To find the number of integral values in the range of the function \( f(x) = \sin^{-1}(x) - \cot^{-1}(x) + x^2 + 2x + 6 \), we will follow these steps: ### Step 1: Rewrite the function We know that \( \cot^{-1}(x) + \tan^{-1}(x) = \frac{\pi}{2} \). Therefore, we can rewrite \( f(x) \) as: \[ f(x) = \sin^{-1}(x) - \left(\frac{\pi}{2} - \tan^{-1}(x)\right) + x^2 + 2x + 6 \] This simplifies to: \[ f(x) = \sin^{-1}(x) + \tan^{-1}(x) + x^2 + 2x + 6 - \frac{\pi}{2} \] ### Step 2: Determine the domain of the function The domain of \( \sin^{-1}(x) \) is \( x \in [-1, 1] \).
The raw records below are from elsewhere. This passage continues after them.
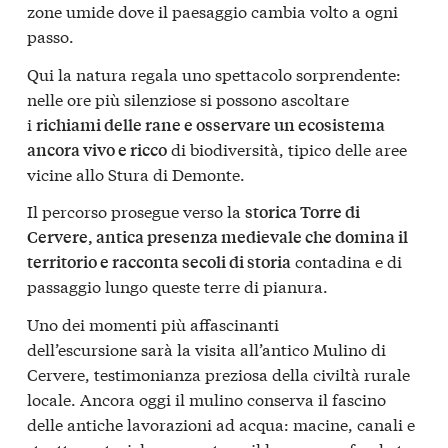
zone umide dove il paesaggio cambia volto a ogni
passo.
Qui la natura regala uno spettacolo sorprendente:
nelle ore più silenziose si possono ascoltare
i
richiami delle rane e osservare un ecosistema
di biodiversità, tipico delle aree
ancora vivo e ricco
vicine allo Stura di Demonte.
Il percorso prosegue verso la
storica Torre di
Cervere, antica presenza medievale che domina il
contadina e di
territorio e racconta secoli di storia
passaggio lungo queste terre di pianura.
Uno dei momenti più affascinanti
dell’escursione sarà la visita all’antico Mulino di
Cervere, testimonianza preziosa della civiltà rurale
locale. Ancora oggi il mulino conserva il fascino
delle antiche lavorazioni ad acqua: macine, canali e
Therefore, the domain of \( f(x) \) is also \( x \in [-1, 1] \). ### Step 3: Find the minimum and maximum values of \( f(x) \) To find the minimum and maximum values of \( f(x) \) within the domain, we will evaluate \( f(x) \) at the endpoints of the interval: 1. **Evaluate at \( x = -1 \)**: \[ f(-1) = \sin^{-1}(-1) + \tan^{-1}(-1) + (-1)^2 + 2(-1) + 6 - \frac{\pi}{2} \] \[ = -\frac{\pi}{2} - \frac{\pi}{4} + 1 - 2 + 6 - \frac{\pi}{2} \] \[ = 5 - \frac{5\pi}{4} \] 2. **Evaluate at \( x = 1 \)**: \[ f(1) = \sin^{-1}(1) + \tan^{-1}(1) + (1)^2 + 2(1) + 6 - \frac{\pi}{2} \] \[ = \frac{\pi}{2} + \frac{\pi}{4} + 1 + 2 + 6 - \frac{\pi}{2} \] \[ = 9 + \frac{\pi}{4} \] ### Step 4: Determine the range of \( f(x) \) The minimum value of \( f(x) \) occurs at \( x = -1 \): \[ f(-1) = 5 - \frac{5\pi}{4} \] The maximum value of \( f(x) \) occurs at \( x = 1 \): \[ f(1) = 9 + \frac{\pi}{4} \] Thus, the range of \( f(x) \) is: \[ \left[ 5 - \frac{5\pi}{4}, 9 + \frac{\pi}{4} \right] \] ### Step 5: Calculate the integral values in the range To find the number of integral values in the range: 1. Calculate \( 5 - \frac{5\pi}{4} \): - Approximating \( \pi \approx 3.14 \): \[ 5 - \frac{5 \times 3.14}{4} \approx 5 - 3.925 = 1.075 \] 2. Calculate \( 9 + \frac{\pi}{4} \): - Approximating \( \frac{\pi}{4} \approx 0.785 \): \[ 9 + 0.785 \approx 9.785 \] The integral values in the range from approximately \( 1.075 \) to \( 9.785 \) are \( 2, 3, 4, 5, 6, 7, 8, 9 \). ### Conclusion The total number of integral values in the range of \( f(x) \) is \( 8 \).